How do I find the integral #int(ln(x))^2dx# ?

1 Answer
Jul 31, 2014

Our objective is to reduce the power of #ln x# so that the integral is easier to evaluate.

We can accomplish this by using integration by parts. Keep in mind the IBP formula:

#int u dv = uv - int v du#

Now, we will let #u = (lnx)^2#, and #dv = dx#.

Therefore,

#du = (2lnx)/x dx#

and

#v = x#.

Now, assembling the pieces together, we get:

#int (ln x)^2 dx = x(ln x)^2 - int (2xlnx)/x dx#

This new integral looks a lot better! Simplifying a bit, and bringing the constant out front, yields:

#int (ln x)^2 dx = x(ln x)^2 - 2 int lnx dx#

Now, to get rid of this next integral, we will do a second integration by parts, letting #u = ln x# and #dv = dx#.

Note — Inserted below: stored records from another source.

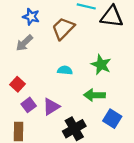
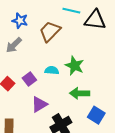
green star: (101, 65) -> (74, 66), moved
purple square: (29, 105) -> (29, 79), moved

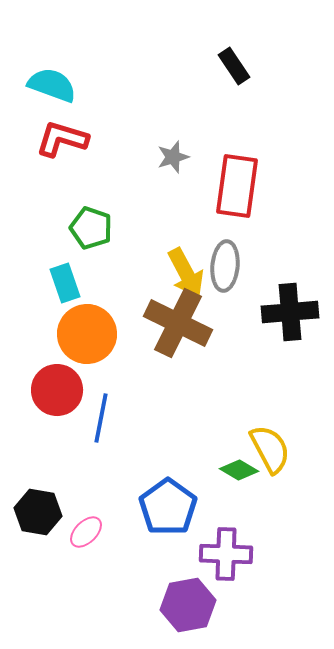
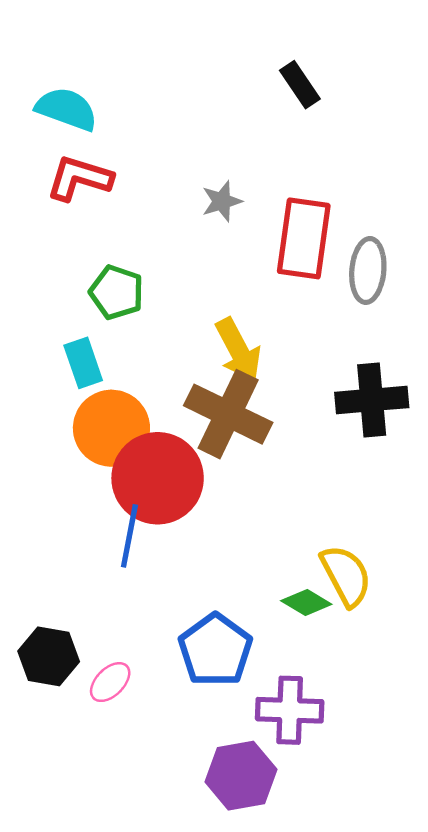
gray ellipse: (225, 266) -> (368, 270), moved
red circle: (57, 390) -> (158, 478), moved, size x1.4

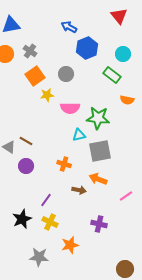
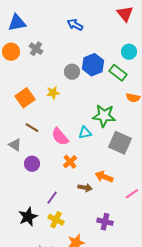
blue hexagon: (87, 48) -> (93, 65), moved
orange square: (35, 76) -> (25, 98), moved
pink semicircle: (70, 108) -> (60, 137), moved, turned 48
brown line: (26, 141) -> (32, 128), moved
gray square: (100, 151) -> (120, 143), moved, turned 35
orange cross: (64, 164) -> (70, 162), turned 32

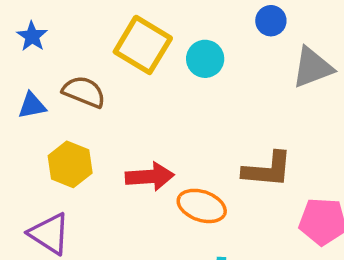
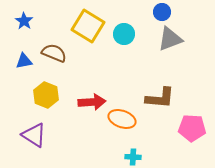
gray triangle: (312, 67) -> (170, 39), moved

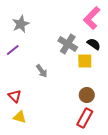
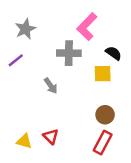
pink L-shape: (92, 18) -> (87, 27), moved
gray cross: (68, 44) -> (69, 53), moved, turned -30
red triangle: (15, 96) -> (51, 136), moved

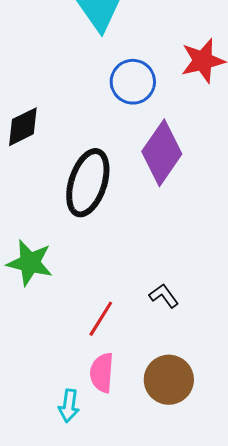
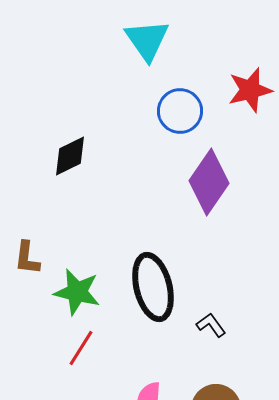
black ellipse: (88, 183) -> (153, 287), moved, turned -32
red line: (101, 319) -> (81, 348), moved

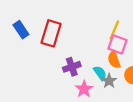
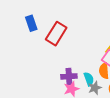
purple cross: (72, 67) -> (69, 76), moved

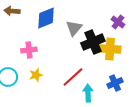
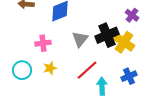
gray triangle: (74, 28) -> (80, 39), moved
yellow cross: (110, 49) -> (124, 42), turned 30

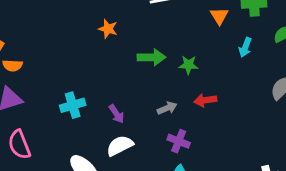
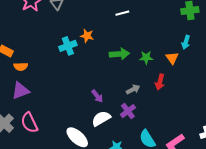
orange triangle: (219, 16) -> (172, 58), moved
red arrow: (205, 100) -> (160, 82), turned -63
cyan cross: (73, 105) -> (68, 46), moved
purple cross: (179, 141) -> (128, 111), moved, turned 35

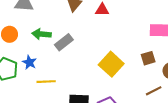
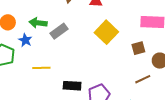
blue star: (29, 62) -> (25, 40), moved
yellow square: (111, 64) -> (106, 32), moved

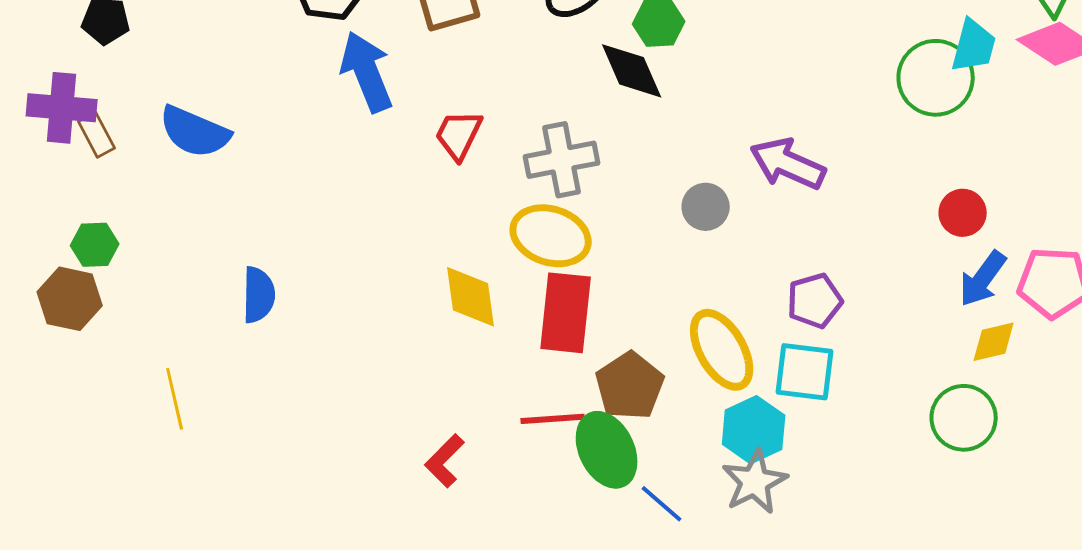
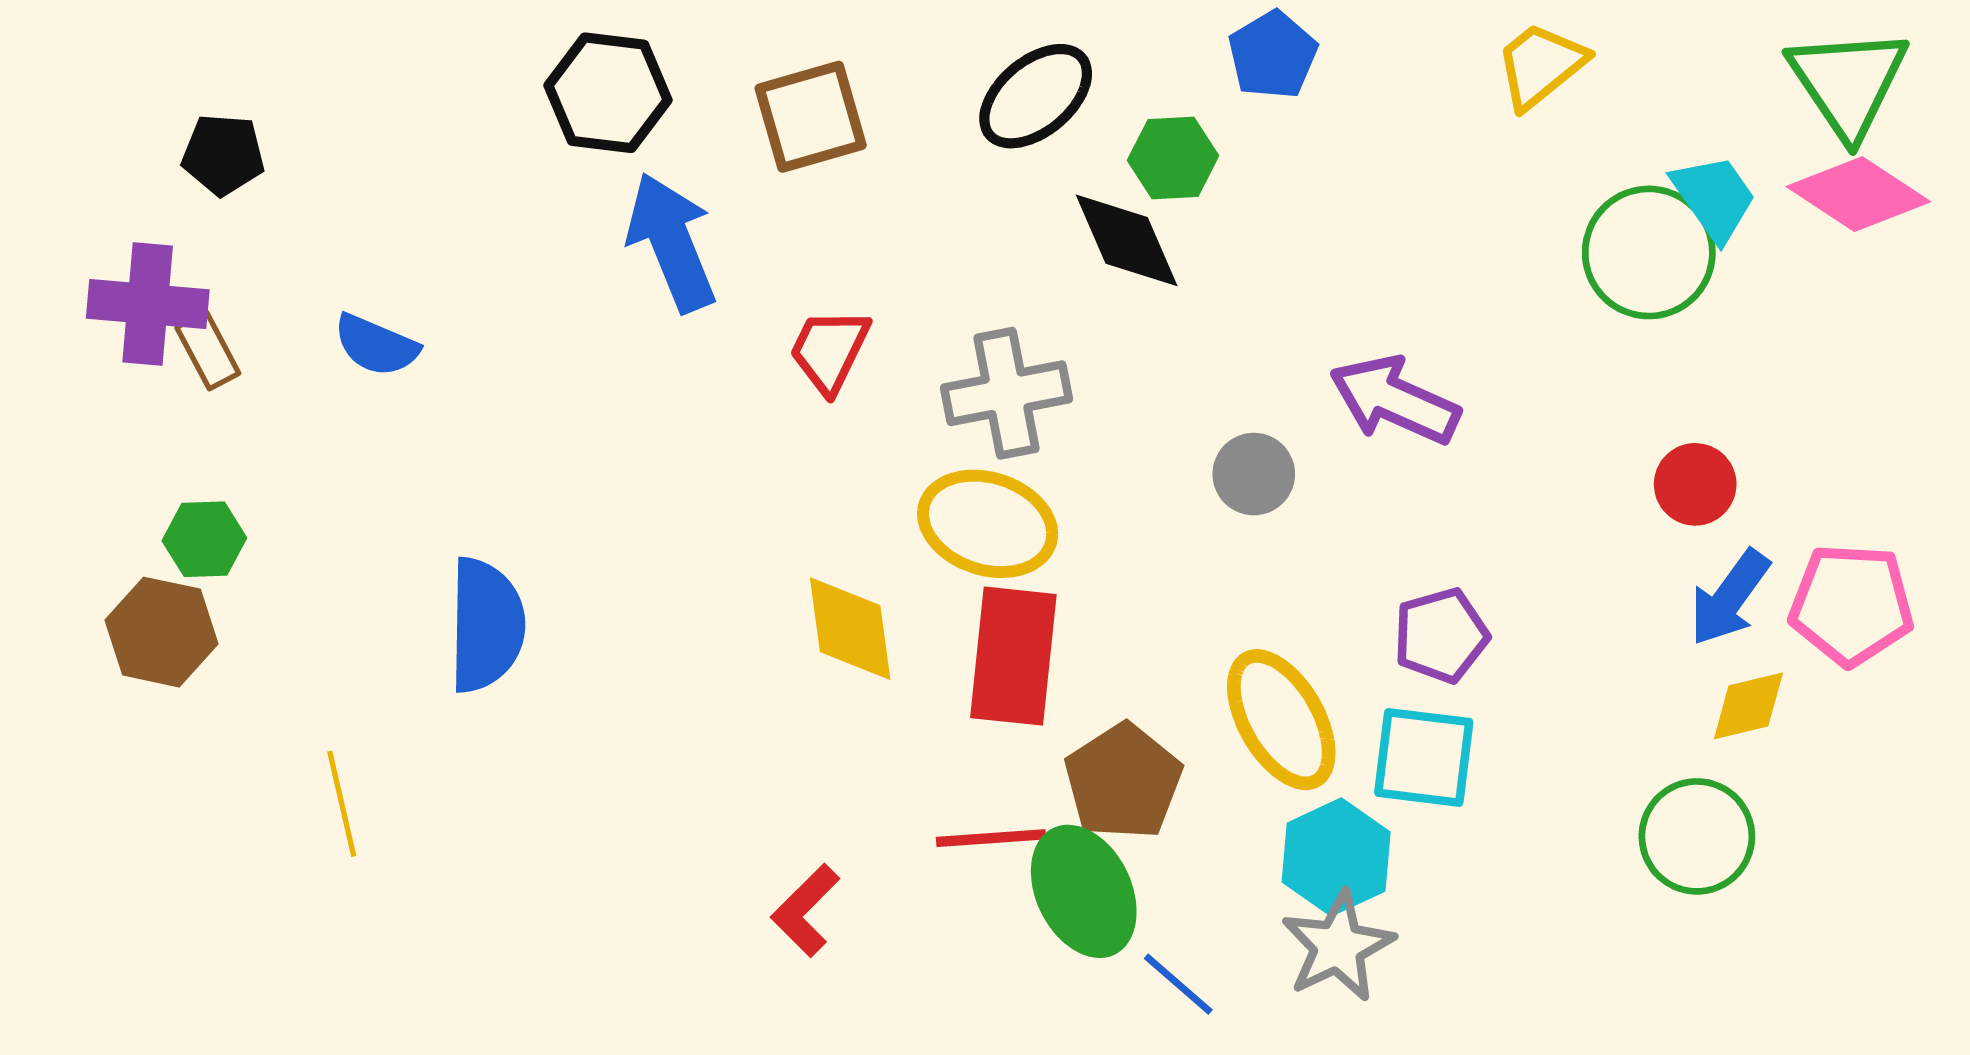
cyan trapezoid: (974, 46) -> (1714, 198), turned -50
blue semicircle: (195, 132) -> (376, 345), size x0.7
blue semicircle: (259, 295) -> (486, 625), size x1.4

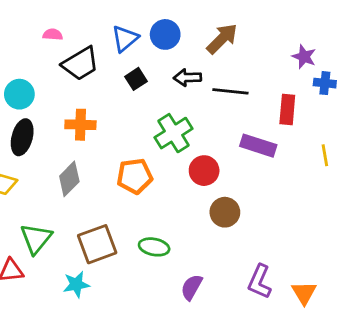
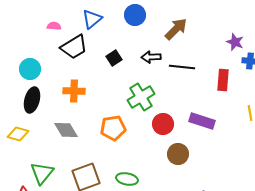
blue circle: (165, 34) -> (135, 15), moved
blue triangle: (125, 39) -> (92, 19), moved
purple rectangle: (258, 146) -> (202, 121), moved
gray diamond: (69, 179) -> (66, 130), turned -75

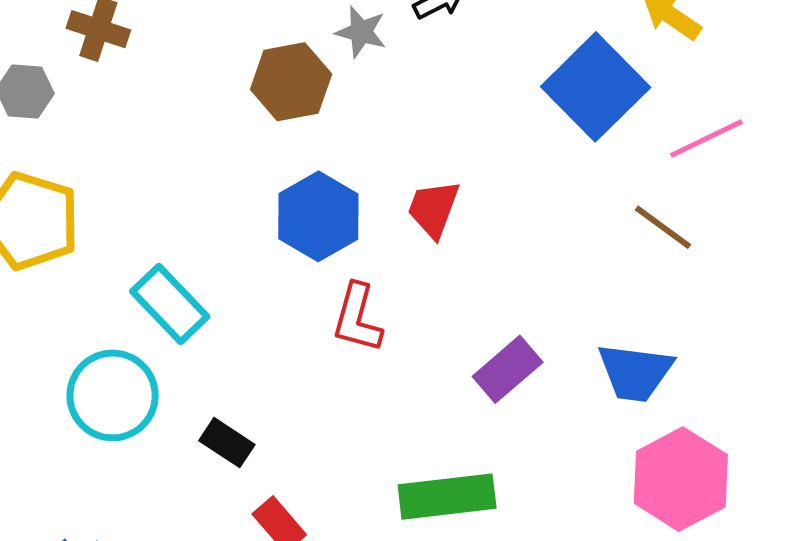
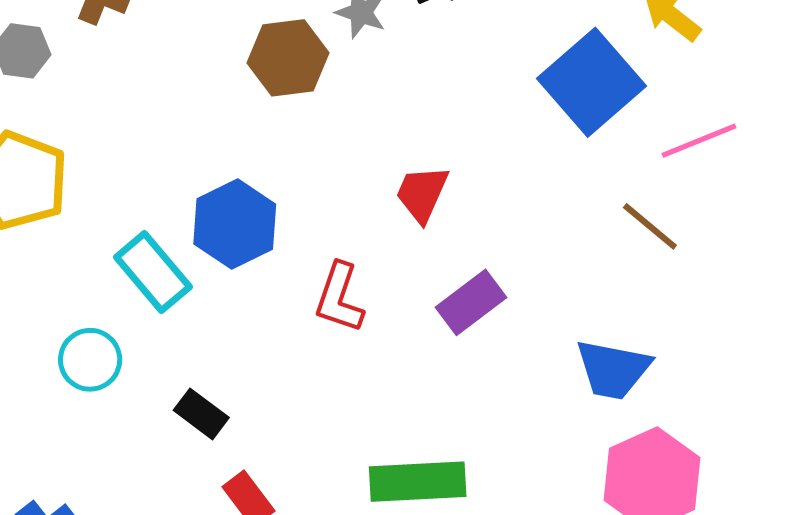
blue hexagon: (318, 216) -> (235, 224), moved
purple rectangle: (508, 369) -> (471, 302), moved
cyan circle: (113, 395) -> (90, 360), size x0.7

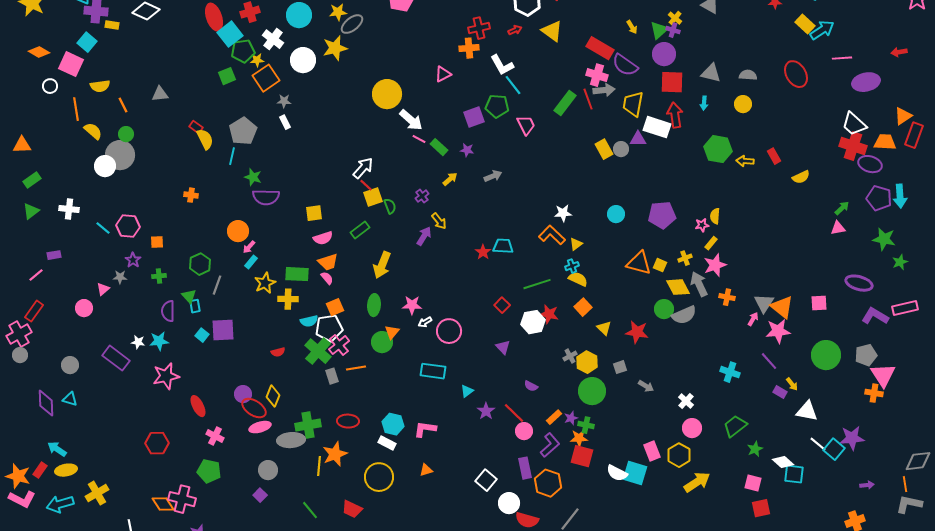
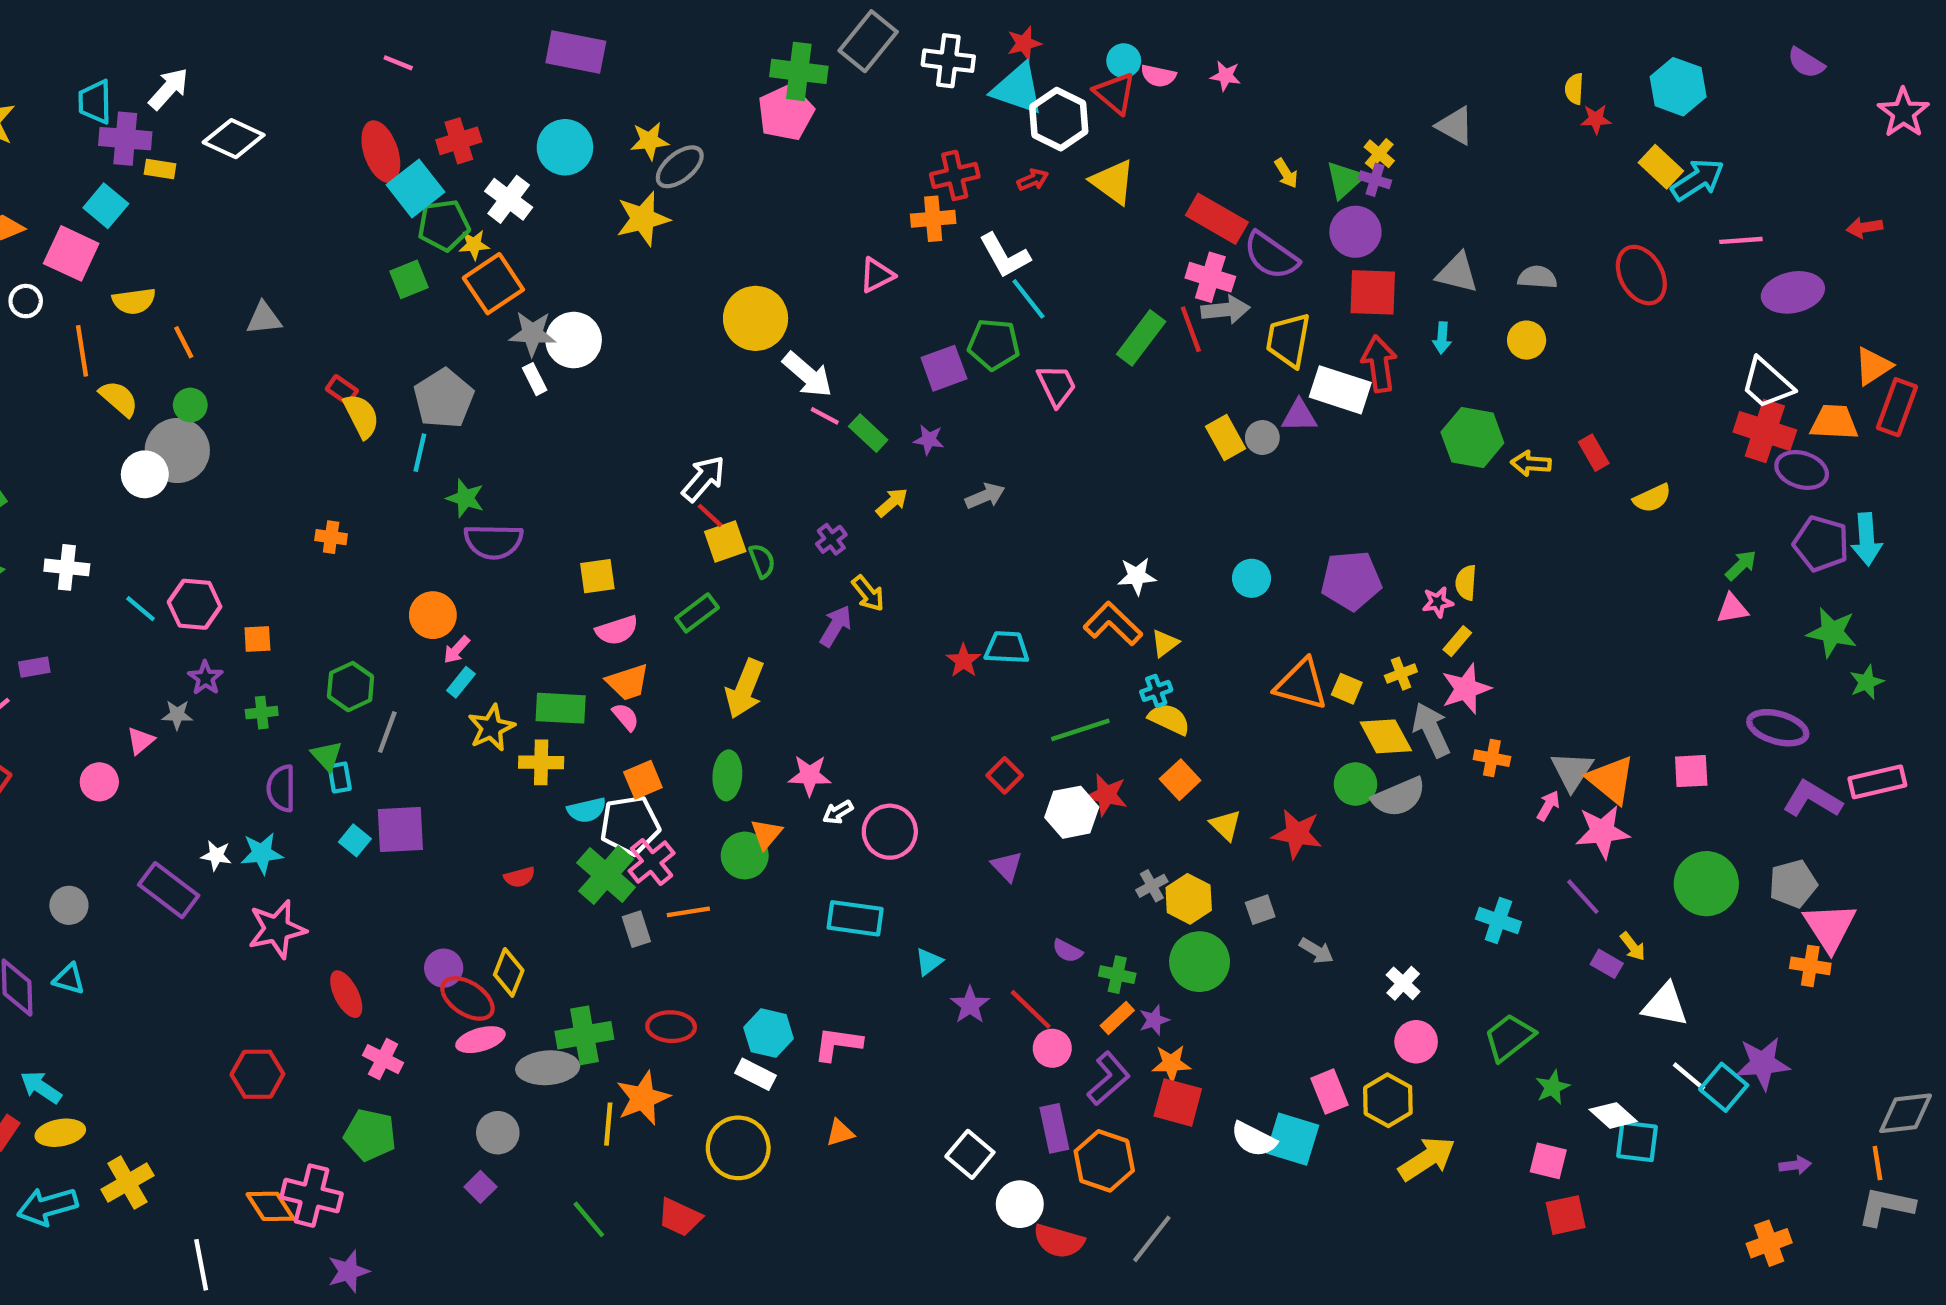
white circle: (303, 60) -> (574, 340), moved
gray star: (284, 101) -> (532, 334), size x1.5
green cross: (586, 425) -> (1117, 975), moved

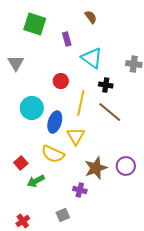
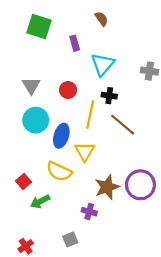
cyan triangle: (92, 58) -> (103, 64), turned 35
gray triangle: (16, 63) -> (31, 86), moved
black cross: (106, 85) -> (109, 96), moved
purple circle: (126, 166) -> (140, 185), size x1.4

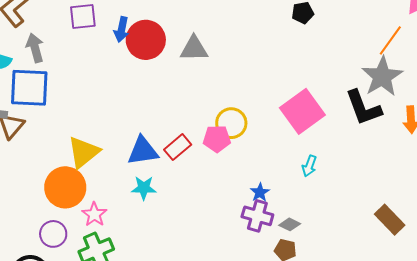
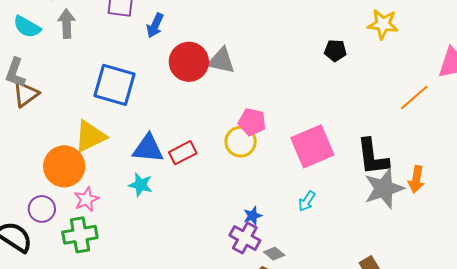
red circle: (146, 40) -> (189, 62), moved
gray star: (382, 77) -> (384, 188), moved
blue square: (29, 88) -> (115, 85), moved
pink pentagon: (217, 139) -> (252, 122), moved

Thus, #du = 1/x dx# and #v = x#.

Assembling gives us:

#int (ln x)^2 dx = x(ln x)^2 - 2(xlnx - int x/x dx)#

Now, all that's left to do is simplify, keeping in mind to add the constant of integration:

#int (ln x)^2 dx = x(ln x)^2 - 2xlnx + 2x + C#

And there we have it. Remember, integration by parts is all about picking #u# so that messy things get eliminated from the integrand. In this case we brought #(ln x)^2# down to #ln x#, and then down to #1/x#. In the end, some #x#'s canceled off, and it became easier to integrate.